The lake has no outlet. It is filled by rainwater and by runoff that trickles from a chain of small lakes nearby. It nearly dried up in the 1930s, and in 1992, it was so low that officials worried the fish would die.

But three years of above-normal precipitation and unusually cool weather raised the lake to just over 1,435 feet - its highest point this century.

“I’ve lived here for more than 40 years. For years, it was nothing but practically a slough,” said Hermoine Jorgenson of Minnewaukan. Now her daughter and son-in-law are living with her, their house near Fort Totten surrounded by water.

“I just hope we don’t get any rain in the next week or so,” she said.

The chances of the lake reaching its historical high - 1,438.4 feet above sea level, recorded in 1867 - by next year are one in 10, an analysis by the U.S. Geological Survey shows. Water that high would flood the city of Devils Lake, population 7,800.

“We’re one big thunderstorm away from a total disaster,” said Joe Belford, a Ramsey County commissioner.

North Dakota’s Water Commission has estimated at least $23 million in damage. More than 1 million acres of cropland in the Devils Lake basin, which includes all or part of eight counties, are flooded.

Wilton Webster is usually finished planting his 4,000-acre farm near Churchs Ferry by May 25. But this year, he said, “We’ve done more work this spring than it takes to put in a crop - pumping for six weeks, night and day, three pumps going most of the time.”

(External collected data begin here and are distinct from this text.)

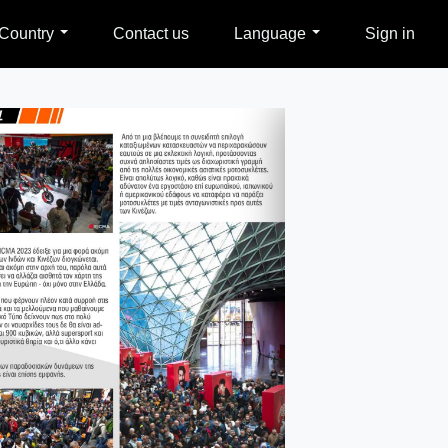
Country
Contact us
Language
Sign in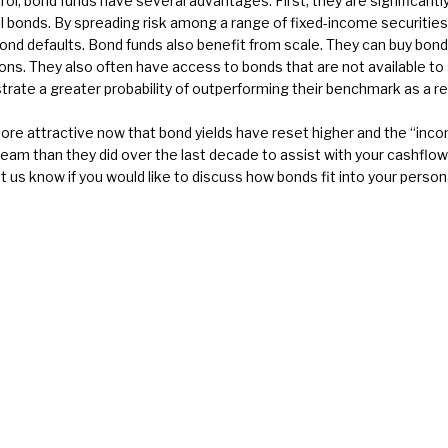
ol, bond funds have several advantages. First, they are significantly
al bonds. By spreading risk among a range of fixed-income securitie
e bond defaults. Bond funds also benefit from scale. They can buy bo
ions. They also often have access to bonds that are not available to
te a greater probability of outperforming their benchmark as a re
 attractive now that bond yields have reset higher and the “incom
eam than they did over the last decade to assist with your cashflow
let us know if you would like to discuss how bonds fit into your perso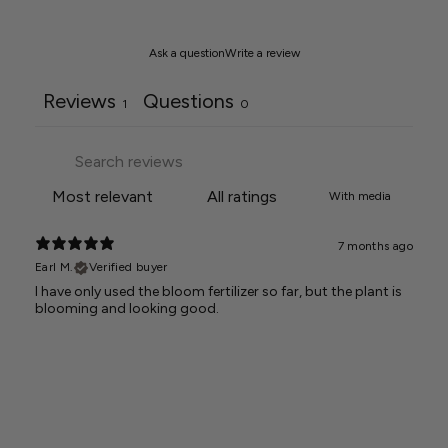
Ask a question
Write a review
Reviews
Questions
1
0
With media
7 months ago
Earl M.
Verified buyer
I have only used the bloom fertilizer so far, but the plant is
blooming and looking good.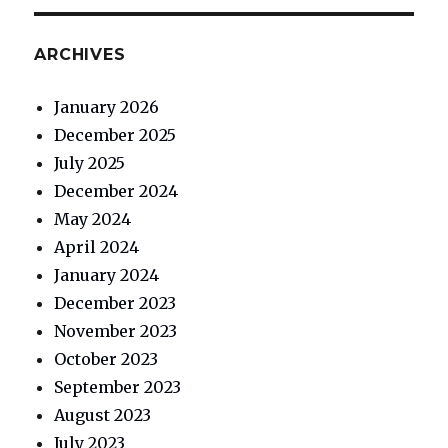
ARCHIVES
January 2026
December 2025
July 2025
December 2024
May 2024
April 2024
January 2024
December 2023
November 2023
October 2023
September 2023
August 2023
July 2023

He also built a two-mile dike to hold off the water.

“We keep getting in deeper and deeper,” he said.

In Lawton, a town of about 60 people, the water came within 6 inches of going over the city’s dike. To the southwest in Minnewaukan, a town of about 400, the lake has crept right to the banks of the sewer lagoon. The Army Corps of Engineers has been shoring up the lagoon to keep waste water from flowing into the lake.

Roads on the Devils Lake Indian Reservation are closed or washed out. Tribal chairman Elmer White said some tribal members who require kidney dialysis or other major medical treatment now have to be flown to larger cities because the roads are unsafe for travel. At least five families have been evacuated.

“A lake that started two years ago at 44,000 acres and is now at 72,000 acres - that’s a lot of water in two years,” said James Lee Witt, director of the Federal Emergency Management Agency, who toured the basin Thursday. “Our concern is where you’re going to be two years from now.”

The state would like to build both an inlet on the lake, to raise the level during droughts with water from the Missouri River, and an outlet to drain excess water into the nearby Sheyenne River.

The Army Corps of Engineers earlier looked into building an outlet, but decided it would be too expensive - at least $20 million.

But Marshall Moore, the state transportation commissioner, said that if the lake hits 1,440 feet, the cost of road repairs would exceed the cost of building an outlet.

Witt promised to brief White House officials next week on the situation.

“If I was a farmer or I lived on the edge of the lake,” he said, “I’d want solutions, too.”